• _TASK OBJECTIVE_
Go through the listing and pick out each line with the word "llvm" in it.

• _MATERIAL PROVIDED_
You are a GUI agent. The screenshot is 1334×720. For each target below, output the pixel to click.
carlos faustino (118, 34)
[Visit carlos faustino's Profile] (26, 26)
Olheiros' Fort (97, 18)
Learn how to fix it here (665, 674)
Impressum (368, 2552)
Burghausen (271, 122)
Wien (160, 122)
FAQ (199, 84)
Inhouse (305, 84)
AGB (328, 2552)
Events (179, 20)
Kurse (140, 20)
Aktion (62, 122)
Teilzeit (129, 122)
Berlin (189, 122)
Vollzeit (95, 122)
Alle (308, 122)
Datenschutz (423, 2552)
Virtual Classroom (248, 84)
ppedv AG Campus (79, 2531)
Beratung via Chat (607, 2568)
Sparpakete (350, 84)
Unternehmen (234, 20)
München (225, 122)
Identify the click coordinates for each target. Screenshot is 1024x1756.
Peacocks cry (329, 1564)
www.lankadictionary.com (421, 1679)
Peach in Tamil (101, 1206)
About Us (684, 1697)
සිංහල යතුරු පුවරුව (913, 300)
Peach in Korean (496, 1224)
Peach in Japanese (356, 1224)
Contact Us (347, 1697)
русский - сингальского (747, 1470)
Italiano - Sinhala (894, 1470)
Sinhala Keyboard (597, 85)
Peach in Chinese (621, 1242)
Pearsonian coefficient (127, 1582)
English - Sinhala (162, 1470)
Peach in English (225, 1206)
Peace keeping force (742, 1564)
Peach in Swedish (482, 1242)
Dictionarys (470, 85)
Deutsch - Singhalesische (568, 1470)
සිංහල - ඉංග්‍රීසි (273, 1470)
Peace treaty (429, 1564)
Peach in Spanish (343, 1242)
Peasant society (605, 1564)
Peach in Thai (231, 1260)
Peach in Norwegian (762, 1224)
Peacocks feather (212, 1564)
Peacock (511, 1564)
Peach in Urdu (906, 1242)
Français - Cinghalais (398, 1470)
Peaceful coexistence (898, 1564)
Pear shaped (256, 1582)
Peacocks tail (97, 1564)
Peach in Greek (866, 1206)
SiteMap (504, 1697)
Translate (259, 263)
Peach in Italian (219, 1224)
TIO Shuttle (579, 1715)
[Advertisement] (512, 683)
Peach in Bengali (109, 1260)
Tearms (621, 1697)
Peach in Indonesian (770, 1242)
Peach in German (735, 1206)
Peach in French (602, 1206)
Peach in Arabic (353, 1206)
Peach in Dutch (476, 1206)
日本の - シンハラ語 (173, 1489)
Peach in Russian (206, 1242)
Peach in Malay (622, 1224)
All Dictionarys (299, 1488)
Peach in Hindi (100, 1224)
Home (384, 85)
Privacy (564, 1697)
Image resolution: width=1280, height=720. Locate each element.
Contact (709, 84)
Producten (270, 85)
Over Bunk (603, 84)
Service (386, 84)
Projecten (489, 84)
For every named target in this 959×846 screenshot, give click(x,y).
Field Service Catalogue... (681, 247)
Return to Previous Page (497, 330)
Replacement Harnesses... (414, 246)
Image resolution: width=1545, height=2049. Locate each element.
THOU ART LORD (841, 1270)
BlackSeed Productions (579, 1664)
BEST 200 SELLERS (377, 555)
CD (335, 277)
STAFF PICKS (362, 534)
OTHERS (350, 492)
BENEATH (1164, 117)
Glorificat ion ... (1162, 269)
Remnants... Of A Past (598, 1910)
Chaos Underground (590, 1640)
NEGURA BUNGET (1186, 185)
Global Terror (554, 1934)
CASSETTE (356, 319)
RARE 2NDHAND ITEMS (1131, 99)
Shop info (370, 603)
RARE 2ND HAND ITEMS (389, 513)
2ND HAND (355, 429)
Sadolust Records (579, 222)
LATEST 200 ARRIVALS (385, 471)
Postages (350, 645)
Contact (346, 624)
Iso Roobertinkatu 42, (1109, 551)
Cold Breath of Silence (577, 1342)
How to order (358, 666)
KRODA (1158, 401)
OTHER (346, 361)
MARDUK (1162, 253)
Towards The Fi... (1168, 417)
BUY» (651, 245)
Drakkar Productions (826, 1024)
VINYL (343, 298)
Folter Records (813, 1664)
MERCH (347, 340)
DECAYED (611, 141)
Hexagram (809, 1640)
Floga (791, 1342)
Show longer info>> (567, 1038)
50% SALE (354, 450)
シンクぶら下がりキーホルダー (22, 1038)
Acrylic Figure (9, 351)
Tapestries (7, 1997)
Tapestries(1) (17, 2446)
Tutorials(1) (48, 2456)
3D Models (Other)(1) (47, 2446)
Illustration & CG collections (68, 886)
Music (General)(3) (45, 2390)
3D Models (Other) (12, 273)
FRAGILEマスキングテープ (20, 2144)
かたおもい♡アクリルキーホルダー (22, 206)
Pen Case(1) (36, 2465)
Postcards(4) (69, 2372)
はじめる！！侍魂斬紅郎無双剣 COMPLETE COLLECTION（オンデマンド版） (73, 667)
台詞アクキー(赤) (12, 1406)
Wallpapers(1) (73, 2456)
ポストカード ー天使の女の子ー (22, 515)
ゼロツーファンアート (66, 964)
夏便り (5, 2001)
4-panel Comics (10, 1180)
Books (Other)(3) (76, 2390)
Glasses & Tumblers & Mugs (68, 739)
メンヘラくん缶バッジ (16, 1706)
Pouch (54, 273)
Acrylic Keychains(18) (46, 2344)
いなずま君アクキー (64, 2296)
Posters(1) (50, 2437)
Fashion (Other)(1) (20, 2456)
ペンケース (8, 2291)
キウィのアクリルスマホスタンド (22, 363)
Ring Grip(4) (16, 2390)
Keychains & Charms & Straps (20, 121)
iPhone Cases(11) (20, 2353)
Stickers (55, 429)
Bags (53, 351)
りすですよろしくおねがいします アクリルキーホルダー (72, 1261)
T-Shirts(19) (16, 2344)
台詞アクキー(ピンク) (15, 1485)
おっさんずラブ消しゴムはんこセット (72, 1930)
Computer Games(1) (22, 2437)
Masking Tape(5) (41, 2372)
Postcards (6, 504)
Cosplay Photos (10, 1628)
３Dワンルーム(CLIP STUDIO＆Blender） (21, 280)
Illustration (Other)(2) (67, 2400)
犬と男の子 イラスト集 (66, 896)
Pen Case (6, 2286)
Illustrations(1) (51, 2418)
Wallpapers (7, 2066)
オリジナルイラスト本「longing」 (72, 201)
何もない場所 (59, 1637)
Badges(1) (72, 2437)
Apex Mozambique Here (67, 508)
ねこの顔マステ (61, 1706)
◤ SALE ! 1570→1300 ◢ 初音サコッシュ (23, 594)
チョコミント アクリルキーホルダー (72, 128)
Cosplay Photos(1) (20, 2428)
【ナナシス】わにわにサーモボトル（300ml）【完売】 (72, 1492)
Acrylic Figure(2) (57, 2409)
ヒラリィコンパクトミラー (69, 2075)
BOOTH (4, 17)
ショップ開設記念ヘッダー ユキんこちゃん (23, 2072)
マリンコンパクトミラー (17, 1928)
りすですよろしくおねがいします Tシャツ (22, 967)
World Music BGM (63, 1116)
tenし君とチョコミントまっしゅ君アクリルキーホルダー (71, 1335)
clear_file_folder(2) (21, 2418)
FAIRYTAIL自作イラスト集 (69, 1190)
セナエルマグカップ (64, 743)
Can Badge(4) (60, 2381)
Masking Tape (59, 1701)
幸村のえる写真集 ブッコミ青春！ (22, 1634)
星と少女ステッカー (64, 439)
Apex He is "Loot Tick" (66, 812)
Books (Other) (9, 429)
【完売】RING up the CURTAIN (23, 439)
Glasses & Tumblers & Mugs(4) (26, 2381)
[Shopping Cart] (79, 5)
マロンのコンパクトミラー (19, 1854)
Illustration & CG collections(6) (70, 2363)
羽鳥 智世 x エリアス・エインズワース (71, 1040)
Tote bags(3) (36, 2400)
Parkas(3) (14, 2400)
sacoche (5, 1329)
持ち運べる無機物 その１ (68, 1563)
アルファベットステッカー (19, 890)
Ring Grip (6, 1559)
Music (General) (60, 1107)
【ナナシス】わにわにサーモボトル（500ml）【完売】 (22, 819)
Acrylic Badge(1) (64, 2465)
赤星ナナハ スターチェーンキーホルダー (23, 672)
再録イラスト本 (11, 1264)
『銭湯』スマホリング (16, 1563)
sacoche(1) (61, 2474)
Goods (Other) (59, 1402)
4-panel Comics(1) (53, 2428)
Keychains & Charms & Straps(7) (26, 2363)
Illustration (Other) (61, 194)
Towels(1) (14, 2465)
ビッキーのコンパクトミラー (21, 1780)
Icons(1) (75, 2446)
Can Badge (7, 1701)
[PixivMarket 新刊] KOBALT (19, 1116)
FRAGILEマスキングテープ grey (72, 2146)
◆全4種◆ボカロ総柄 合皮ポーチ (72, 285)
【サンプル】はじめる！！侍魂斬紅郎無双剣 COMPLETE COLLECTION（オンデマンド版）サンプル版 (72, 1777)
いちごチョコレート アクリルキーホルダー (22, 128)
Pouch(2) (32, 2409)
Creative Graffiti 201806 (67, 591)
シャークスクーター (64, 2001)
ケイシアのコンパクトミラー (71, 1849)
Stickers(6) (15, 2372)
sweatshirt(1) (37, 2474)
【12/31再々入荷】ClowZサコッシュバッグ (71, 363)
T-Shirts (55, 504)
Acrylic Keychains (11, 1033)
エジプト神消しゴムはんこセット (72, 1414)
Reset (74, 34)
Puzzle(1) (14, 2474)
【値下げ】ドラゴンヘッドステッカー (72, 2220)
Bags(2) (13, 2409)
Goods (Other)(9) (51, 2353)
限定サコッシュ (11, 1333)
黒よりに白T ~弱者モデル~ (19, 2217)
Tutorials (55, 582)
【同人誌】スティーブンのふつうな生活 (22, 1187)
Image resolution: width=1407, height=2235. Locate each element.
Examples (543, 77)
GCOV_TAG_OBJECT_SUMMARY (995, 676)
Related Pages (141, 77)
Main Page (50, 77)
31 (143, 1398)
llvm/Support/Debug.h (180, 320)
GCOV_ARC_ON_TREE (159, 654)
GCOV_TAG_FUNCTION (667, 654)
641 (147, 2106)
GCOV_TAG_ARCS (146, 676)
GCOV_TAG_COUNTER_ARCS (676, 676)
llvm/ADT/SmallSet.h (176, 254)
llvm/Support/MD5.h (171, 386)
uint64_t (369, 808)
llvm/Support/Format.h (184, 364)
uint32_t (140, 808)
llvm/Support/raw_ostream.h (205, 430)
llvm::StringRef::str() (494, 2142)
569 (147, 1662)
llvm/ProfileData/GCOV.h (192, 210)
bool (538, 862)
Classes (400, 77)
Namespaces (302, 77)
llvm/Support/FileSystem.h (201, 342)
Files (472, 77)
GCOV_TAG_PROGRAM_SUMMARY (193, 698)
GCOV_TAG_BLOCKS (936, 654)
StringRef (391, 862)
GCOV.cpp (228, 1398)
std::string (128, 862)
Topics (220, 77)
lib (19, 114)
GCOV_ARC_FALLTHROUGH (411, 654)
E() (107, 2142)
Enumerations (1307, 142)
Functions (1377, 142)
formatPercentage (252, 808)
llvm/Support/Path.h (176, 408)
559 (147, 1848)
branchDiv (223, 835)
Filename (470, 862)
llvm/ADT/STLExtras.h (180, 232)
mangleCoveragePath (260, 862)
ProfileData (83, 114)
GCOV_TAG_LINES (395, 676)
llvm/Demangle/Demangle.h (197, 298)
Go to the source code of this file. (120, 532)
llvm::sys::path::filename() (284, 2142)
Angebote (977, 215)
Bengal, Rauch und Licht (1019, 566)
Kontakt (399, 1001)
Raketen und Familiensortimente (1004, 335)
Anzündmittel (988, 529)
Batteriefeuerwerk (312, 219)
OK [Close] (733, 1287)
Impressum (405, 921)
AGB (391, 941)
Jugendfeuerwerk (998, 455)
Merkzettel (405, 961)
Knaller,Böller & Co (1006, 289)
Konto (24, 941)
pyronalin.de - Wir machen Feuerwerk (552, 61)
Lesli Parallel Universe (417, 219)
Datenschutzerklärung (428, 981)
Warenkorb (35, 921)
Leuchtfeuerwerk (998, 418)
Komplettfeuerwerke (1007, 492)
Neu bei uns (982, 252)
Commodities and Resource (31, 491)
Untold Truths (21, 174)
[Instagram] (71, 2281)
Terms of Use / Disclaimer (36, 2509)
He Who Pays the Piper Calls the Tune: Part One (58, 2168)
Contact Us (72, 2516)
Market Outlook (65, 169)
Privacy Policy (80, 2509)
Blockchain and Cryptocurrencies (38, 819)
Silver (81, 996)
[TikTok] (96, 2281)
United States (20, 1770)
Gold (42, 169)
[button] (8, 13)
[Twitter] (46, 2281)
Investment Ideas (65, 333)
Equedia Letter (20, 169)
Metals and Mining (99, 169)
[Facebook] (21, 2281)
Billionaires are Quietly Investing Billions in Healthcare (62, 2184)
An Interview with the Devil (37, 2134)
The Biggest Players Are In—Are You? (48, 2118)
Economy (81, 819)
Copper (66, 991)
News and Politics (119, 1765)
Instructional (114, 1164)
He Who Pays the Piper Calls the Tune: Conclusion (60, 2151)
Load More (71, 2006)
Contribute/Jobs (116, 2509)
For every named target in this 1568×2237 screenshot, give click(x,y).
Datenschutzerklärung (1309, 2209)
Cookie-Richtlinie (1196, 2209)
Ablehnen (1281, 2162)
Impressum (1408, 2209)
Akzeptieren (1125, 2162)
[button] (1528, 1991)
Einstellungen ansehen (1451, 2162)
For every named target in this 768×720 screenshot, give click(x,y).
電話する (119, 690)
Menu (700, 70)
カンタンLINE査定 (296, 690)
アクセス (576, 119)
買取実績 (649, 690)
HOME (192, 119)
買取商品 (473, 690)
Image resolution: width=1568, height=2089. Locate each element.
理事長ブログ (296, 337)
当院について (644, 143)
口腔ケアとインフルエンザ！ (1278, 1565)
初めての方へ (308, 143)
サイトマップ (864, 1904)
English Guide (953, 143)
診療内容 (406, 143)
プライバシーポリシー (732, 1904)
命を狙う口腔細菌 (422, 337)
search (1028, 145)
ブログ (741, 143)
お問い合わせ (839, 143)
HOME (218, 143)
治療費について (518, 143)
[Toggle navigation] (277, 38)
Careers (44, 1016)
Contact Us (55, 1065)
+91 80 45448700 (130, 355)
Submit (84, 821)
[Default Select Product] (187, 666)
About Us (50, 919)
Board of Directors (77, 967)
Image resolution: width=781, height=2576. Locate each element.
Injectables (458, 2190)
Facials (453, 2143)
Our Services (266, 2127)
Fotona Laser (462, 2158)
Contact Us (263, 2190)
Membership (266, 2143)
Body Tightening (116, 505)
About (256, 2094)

• _OUTPUT OF THE EXERCISE_
llvm/Support/Debug.h (180, 320)
llvm/ADT/SmallSet.h (176, 254)
llvm/Support/MD5.h (171, 386)
llvm/Support/Format.h (184, 364)
llvm/Support/raw_ostream.h (205, 430)
llvm::StringRef::str() (494, 2142)
llvm/ProfileData/GCOV.h (192, 210)
llvm/Support/FileSystem.h (201, 342)
llvm/Support/Path.h (176, 408)
llvm/ADT/STLExtras.h (180, 232)
llvm/Demangle/Demangle.h (197, 298)
llvm::sys::path::filename() (284, 2142)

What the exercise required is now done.